Afterwards, lower the liquid temperature to 50℃, add butyric acid at 0, 5, 10, 15, 20, 30% per starch weight, adjust the pH to 6.0 with sodium hydroxide, and add macerans enzyme again at 10 THU per gram of starch. , 50
The reaction was allowed to proceed at ℃ for 24 hours with stirring. The cyclodextrin component obtained in the reaction was quantitatively analyzed using high performance liquid chromatography. The analysis results are shown in Table-1.

[Table] As is clear from Table 1, starch concentration 15
%, and when the butyric acid addition rate is 10%, the α-cyclodextrin yield approaches the maximum at 30.2%, and the total cyclodextrin yield also reaches the maximum at 51.9%. Even at other starch concentrations, the yield of α-cyclodextrin is improved by about 1.5 to 2 times when butyric acid is added at a rate of 5 to 15% compared to when no addition is made. When the addition rate of butyric acid exceeds 15%, although it depends on the starch concentration, the production of cyclodextrin tends to be inhibited, and the yield of α-cyclodextrin and total cyclodextrin also decreases. Example 2 64 g of corn starch was suspended in 300 ml of water to prepare 15% starch milk. This starch milk was autoclaved at 120°C for 30 minutes. Then,
This was cooled to 70 to 80°C, 9.6 g of butyric acid was added, the pH was adjusted to 6.0 with sodium hydroxide, and macerans enzyme was added again at 10 THU per g of starch.
The reaction was carried out at 50°C for 2 hours. Table 2 shows the results of quantitative analysis of the reaction product.

[Table] As is clear from Table 2, even when corn starch is used as a substrate, the yield of cyclodextrin, especially the yield of α-cyclodextrin, is significantly improved.

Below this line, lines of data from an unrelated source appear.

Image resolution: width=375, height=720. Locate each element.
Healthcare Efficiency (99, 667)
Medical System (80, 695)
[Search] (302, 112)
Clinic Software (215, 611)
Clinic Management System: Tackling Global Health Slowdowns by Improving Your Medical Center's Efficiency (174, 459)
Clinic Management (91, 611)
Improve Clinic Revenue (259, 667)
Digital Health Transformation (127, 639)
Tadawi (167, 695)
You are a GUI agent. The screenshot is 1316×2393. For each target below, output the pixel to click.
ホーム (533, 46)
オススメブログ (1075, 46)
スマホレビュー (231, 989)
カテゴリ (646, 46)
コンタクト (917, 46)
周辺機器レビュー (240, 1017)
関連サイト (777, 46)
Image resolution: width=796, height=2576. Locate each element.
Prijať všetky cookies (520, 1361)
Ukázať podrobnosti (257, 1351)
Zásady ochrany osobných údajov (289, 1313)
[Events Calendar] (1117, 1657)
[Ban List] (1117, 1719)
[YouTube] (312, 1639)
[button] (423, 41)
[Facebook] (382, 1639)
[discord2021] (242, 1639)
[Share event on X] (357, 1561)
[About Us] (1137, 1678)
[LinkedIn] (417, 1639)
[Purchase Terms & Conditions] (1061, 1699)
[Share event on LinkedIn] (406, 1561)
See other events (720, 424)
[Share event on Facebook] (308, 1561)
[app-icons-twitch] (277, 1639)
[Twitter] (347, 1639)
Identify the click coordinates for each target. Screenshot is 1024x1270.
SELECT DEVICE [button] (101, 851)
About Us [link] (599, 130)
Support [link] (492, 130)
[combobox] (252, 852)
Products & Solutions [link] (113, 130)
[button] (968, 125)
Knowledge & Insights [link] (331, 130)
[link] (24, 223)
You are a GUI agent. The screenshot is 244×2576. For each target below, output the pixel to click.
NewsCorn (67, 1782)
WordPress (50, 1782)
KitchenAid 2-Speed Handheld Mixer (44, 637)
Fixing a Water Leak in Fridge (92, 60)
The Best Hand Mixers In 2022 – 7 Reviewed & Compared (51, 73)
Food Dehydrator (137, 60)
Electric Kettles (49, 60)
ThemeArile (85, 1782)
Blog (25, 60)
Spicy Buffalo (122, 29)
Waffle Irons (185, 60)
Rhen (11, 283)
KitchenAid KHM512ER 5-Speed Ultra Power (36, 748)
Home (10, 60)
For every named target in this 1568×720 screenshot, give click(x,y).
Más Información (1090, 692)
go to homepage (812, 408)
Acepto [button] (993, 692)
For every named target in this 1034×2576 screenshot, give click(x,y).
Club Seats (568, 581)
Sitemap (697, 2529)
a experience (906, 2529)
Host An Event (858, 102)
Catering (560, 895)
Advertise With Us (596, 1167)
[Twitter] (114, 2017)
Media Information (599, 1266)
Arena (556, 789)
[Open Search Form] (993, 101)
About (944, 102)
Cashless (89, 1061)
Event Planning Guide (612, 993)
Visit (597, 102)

The yield is slightly lower than that of horse starch, but this is thought to be due to the difference in the action characteristics of the macerans enzyme and the starch structure.

Claims (1)

[Claims] 1. Addition of butyric acid and/or butyrate to one or more substances selected from the group consisting of starch or its composition fraction, roasted dextrin, modified starch, starch derivatives, physically treated starch, and α-starch. A method for producing cyclodextrin, which comprises allowing a cyclodextrin-producing enzyme to act in the presence of the enzyme.